▶ _How to complete this task_: Reproduce the records below exactly, but only between the lines holding "182% em auxílios pagos a servidores do" and "ANDES-SN participa da instalação de GT", inclusive.

[Data excerpts]

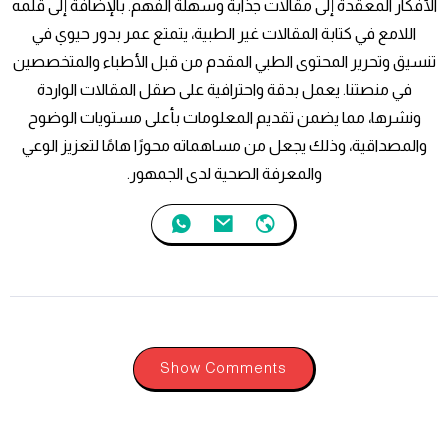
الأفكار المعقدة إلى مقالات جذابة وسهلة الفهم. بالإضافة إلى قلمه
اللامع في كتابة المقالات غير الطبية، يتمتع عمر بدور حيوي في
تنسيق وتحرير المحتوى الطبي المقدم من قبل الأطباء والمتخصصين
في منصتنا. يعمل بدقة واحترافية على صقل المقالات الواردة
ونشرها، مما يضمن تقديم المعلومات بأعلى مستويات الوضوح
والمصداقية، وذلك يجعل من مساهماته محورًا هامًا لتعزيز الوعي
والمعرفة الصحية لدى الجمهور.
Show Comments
--
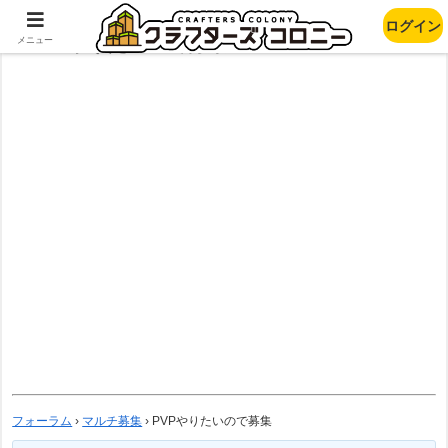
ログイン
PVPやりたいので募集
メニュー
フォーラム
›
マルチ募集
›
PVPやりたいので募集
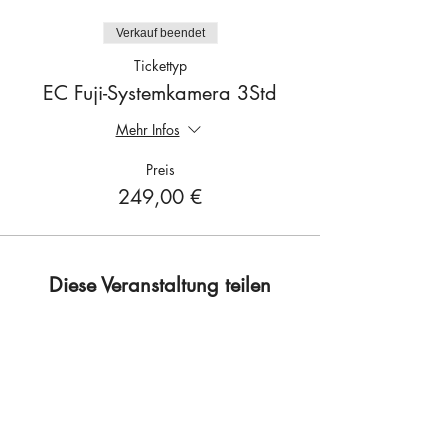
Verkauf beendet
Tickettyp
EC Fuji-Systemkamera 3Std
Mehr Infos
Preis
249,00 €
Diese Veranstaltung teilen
* * *
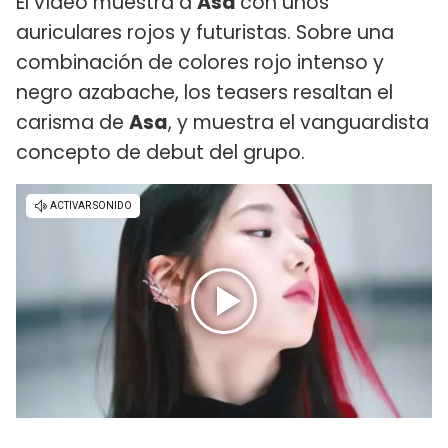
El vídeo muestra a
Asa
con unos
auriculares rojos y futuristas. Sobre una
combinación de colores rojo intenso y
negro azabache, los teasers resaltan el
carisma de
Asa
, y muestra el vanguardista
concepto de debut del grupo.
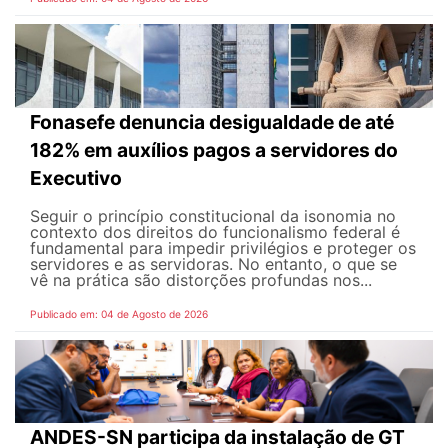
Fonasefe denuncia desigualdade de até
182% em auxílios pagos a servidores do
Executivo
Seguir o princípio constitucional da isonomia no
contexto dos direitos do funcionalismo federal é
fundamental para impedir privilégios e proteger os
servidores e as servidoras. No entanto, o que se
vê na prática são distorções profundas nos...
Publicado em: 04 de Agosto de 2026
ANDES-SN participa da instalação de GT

▶ _Expected answer_:
182% em auxílios pagos a servidores do
Executivo
Seguir o princípio constitucional da isonomia no
contexto dos direitos do funcionalismo federal é
fundamental para impedir privilégios e proteger os
servidores e as servidoras. No entanto, o que se
vê na prática são distorções profundas nos...
Publicado em: 04 de Agosto de 2026
ANDES-SN participa da instalação de GT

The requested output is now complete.